Where this is of type enumareas, it is partially defined as follows:

win32k! Enumareas   +0x000 idir                  +0x004 xboundsleft              +0x008 yboundstop               +0x00c xboundsright            +0x010 Yboundsbottom

P points to the structure as spritestate, which is defined in the previous section as follows:

_spritestate +0x000 ytop +0x004 ybottom  +0x008 Sizescan

I think: P points to an array of variable-length structures of type spritestate, where the variable sizescan represents the length of the next struct. When the problem occurs, p has been enumerated to the last struct in the array, whose member variable Sizescan equals 0. Because this loop lacks exception handling, so that P has been working on the last struct, it's done a dead loop on it, and strangely put the whole system on hold.

Contact Us

The content source of this page is from Internet, which doesn't represent Alibaba Cloud's opinion; products and services mentioned on that page don't have any relationship with Alibaba Cloud. If the content of the page makes you feel confusing, please write us an email, we will handle the problem within 5 days after receiving your email.

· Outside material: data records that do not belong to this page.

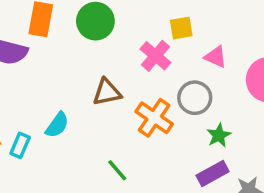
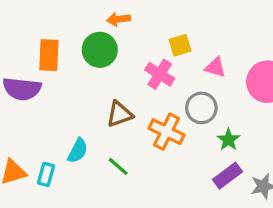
green line: (117, 170) -> (118, 166), moved

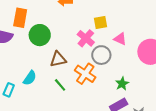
green circle: (100, 50) -> (40, 35), moved
gray circle: (201, 108) -> (101, 55), moved
green line: (118, 166) -> (60, 85), moved

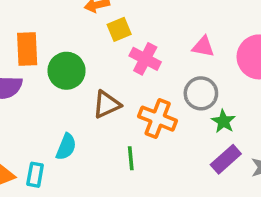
yellow square: (100, 22) -> (119, 29), moved
gray circle: (101, 55) -> (201, 93), moved
green line: (60, 85) -> (131, 158), moved, turned 48

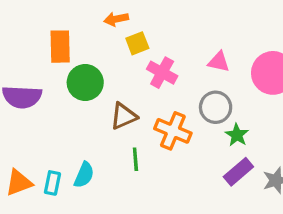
orange rectangle: (27, 49) -> (60, 47), moved
cyan semicircle: (66, 147) -> (84, 175), moved
green line: (131, 158) -> (135, 159), moved

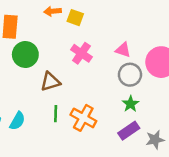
yellow square: (137, 43) -> (75, 18), moved, turned 35
gray circle: (216, 107) -> (130, 75), moved
orange cross: (173, 131) -> (83, 118), moved

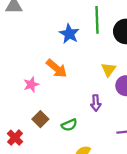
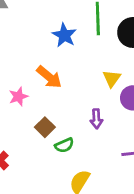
brown square: (40, 119) -> (45, 127), moved

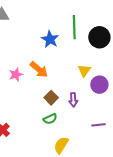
pink star: (18, 97) -> (16, 75), moved
brown square: (45, 127) -> (51, 98), moved

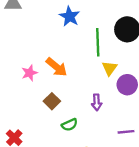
green line: (74, 27) -> (98, 42), moved
blue star: (50, 39) -> (70, 16), moved
brown square: (51, 98) -> (52, 101), moved

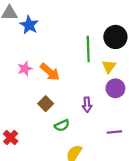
blue star: (70, 16) -> (29, 25), moved
yellow triangle: (110, 68) -> (109, 66), moved
pink star: (29, 73) -> (25, 69), moved

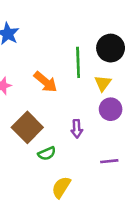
orange arrow: (50, 72) -> (45, 82), moved
brown square: (46, 104) -> (27, 127), size x1.6

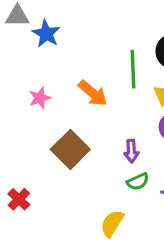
green semicircle: (47, 153) -> (138, 182), moved

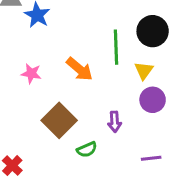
pink star: (40, 98) -> (31, 74), turned 30
green semicircle: (138, 182) -> (87, 149), moved

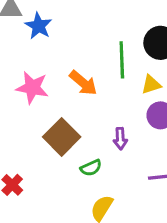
yellow triangle: (144, 71) -> (151, 85), turned 36
pink star: (31, 74) -> (32, 88), size x1.5

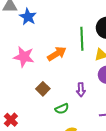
orange arrow: (83, 83) -> (57, 54), turned -72
brown square: (62, 137) -> (43, 89), size x0.6

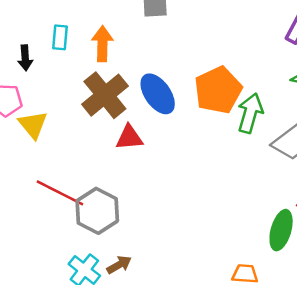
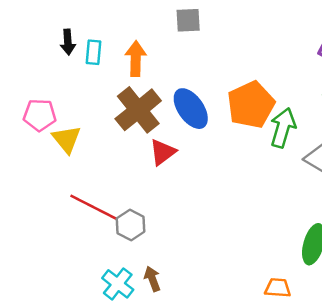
black arrow: (25, 58) -> (68, 42), moved
red triangle: (129, 138) -> (163, 152), turned -32
gray hexagon: (97, 211) -> (131, 225), size x0.7
brown arrow: (119, 265) -> (152, 279), turned -80

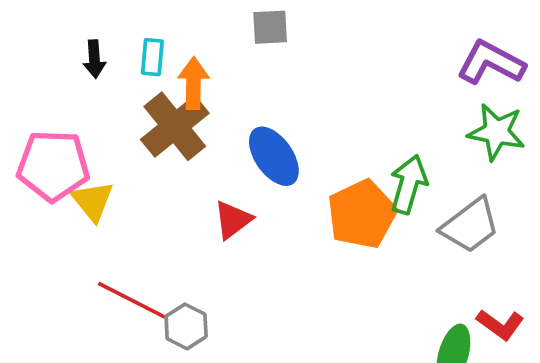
cyan rectangle: (93, 52) -> (152, 57), moved
orange pentagon: (251, 105) -> (362, 214), moved
brown cross: (138, 110) -> (175, 126), moved
pink pentagon: (40, 115) -> (53, 166), size x1.5

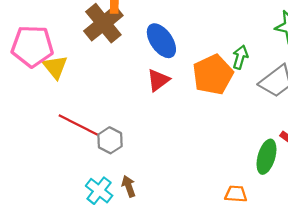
green arrow: (409, 184) -> (240, 57), size x0.7
red triangle: (233, 220) -> (158, 80), moved

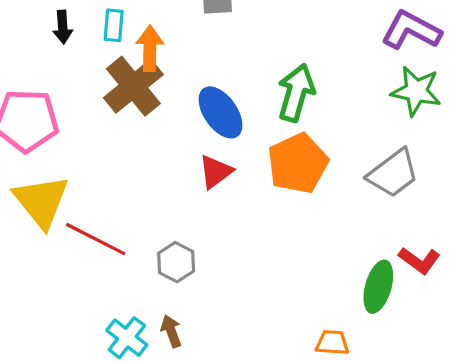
green arrow: (240, 57) -> (296, 93), moved, size x1.6
yellow triangle: (55, 67) -> (41, 201), moved, size x1.5
gray hexagon: (110, 140) -> (176, 262), moved

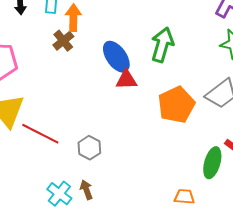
brown cross: (133, 86) -> (63, 41), size x0.6
orange pentagon: (298, 163) -> (176, 105), moved
red triangle: (216, 172) -> (126, 80), moved, turned 35

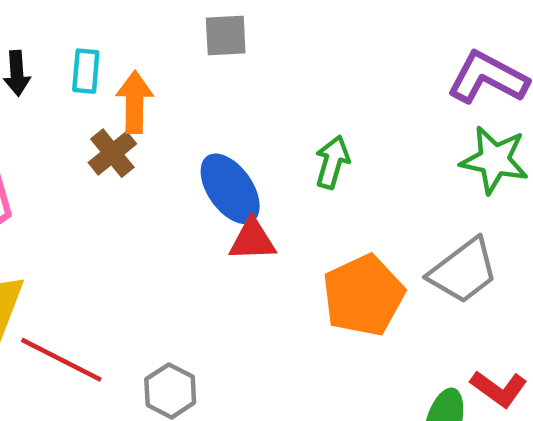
green arrow: (162, 45) -> (332, 162), size x0.7

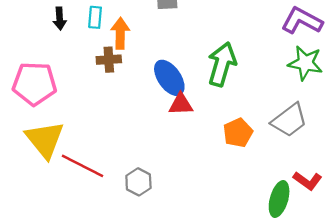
brown cross: (112, 153) -> (109, 60), turned 35
green arrow: (332, 162) -> (222, 64), size x1.6
orange pentagon: (363, 295) -> (238, 133), size x0.7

If you find any instances of plagiarism from the community, please send an email to: info-contact@alibabacloud.com and provide relevant evidence. A staff member will contact you within 5 working days.

A Free Trial That Lets You Build Big!

Start building with 50+ products and up to 12 months usage for Elastic Compute Service

  • Sales Support

    1 on 1 presale consultation

  • After-Sales Support

    24/7 Technical Support 6 Free Tickets per Quarter Faster Response

  • Alibaba Cloud offers highly flexible support services tailored to meet your exact needs.